On the other hand, examples of the medium polar organic solvent include organic solvents such as ethyl acetate, dichloromethane, acetone and chloroform. Of these, ethyl acetate is preferably used as the medium-polar organic solvent, as in the present invention according to claim 4.

Such a mate leaf extract which is easily soluble in at least one of water, a highly polar organic solvent and a medium polar organic solvent can be obtained, for example, by the following method.

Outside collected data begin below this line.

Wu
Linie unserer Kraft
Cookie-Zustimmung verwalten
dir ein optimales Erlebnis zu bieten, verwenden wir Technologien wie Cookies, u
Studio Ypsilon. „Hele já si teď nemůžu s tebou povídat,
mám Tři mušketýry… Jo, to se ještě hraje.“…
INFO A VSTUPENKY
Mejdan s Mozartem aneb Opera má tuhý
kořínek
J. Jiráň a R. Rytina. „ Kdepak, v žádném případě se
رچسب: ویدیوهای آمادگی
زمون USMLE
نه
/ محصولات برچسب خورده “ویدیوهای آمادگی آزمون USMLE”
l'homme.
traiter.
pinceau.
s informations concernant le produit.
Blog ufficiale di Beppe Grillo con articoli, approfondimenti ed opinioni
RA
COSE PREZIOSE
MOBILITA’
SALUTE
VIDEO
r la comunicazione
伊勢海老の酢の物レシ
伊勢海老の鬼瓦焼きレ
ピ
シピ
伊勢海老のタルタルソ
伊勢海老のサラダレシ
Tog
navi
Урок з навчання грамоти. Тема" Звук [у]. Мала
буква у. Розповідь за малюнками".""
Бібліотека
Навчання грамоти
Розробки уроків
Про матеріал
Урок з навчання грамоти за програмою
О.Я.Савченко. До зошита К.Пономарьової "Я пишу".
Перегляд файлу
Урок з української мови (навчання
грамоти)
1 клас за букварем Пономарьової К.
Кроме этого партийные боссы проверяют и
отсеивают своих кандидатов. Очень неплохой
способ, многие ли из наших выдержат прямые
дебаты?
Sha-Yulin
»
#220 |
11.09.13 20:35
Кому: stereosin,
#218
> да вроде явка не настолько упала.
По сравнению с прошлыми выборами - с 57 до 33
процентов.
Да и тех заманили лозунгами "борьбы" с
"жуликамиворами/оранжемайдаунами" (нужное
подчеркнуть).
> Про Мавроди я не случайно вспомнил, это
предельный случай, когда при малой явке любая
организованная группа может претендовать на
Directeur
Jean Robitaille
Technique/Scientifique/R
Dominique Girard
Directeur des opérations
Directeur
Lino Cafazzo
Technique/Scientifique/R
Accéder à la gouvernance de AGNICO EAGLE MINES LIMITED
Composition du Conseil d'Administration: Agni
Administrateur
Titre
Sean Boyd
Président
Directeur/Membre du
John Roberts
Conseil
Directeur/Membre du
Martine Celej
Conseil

First, the mate leaves are used as they are, or if necessary, crushed or shredded. In this way, as it is, or appropriately crushed or shredded mate leaves,
For example, extraction is performed using at least one or more of the above-mentioned water, highly polar organic solvent, and medium polar organic solvent. Of these, the water extract itself is not always sufficient, so it is desirable to use a highly polar organic solvent-soluble component, especially an ethanol-eluted component, in a column such as HP20, excluding the water-eluted component.

Specifically, for example, 5 to 30 times by weight of water is added to the mate leaves, and the mixture is put in a boiling bath for 5 to 120 minutes.
Preferably it is heated for 20-40 minutes, or at room temperature for 1
Let stand for at least one day to perform extraction. By this operation, it is possible to obtain a mate leaf extract (water extract) that is a water-soluble mate leaf extract.

The water extract is further subjected to partition chromatography using water and a highly polar organic solvent (such as butanol) to obtain a water-soluble mate leaf extract (water-soluble substance) and a highly polar organic solvent. It is possible to obtain a mate leaf extract (soluble in a highly polar organic solvent) that is soluble in water.

On the other hand, by continuously eluting with water and a highly polar organic solvent in a chromatography using a column such as HP20 column, the water-soluble mate leaf extract (water extract by a hydrophobic column) is also obtained. It is possible to obtain a mate leaf extract that is soluble in a high-polar organic solvent (high-polar organic solvent extract using a hydrophobic column). As described above, since the water extract itself is not always sufficient, it is desirable to use a highly polar organic solvent-soluble component, especially an ethanol-eluted component, in a column such as HP20 excluding the water-eluted component.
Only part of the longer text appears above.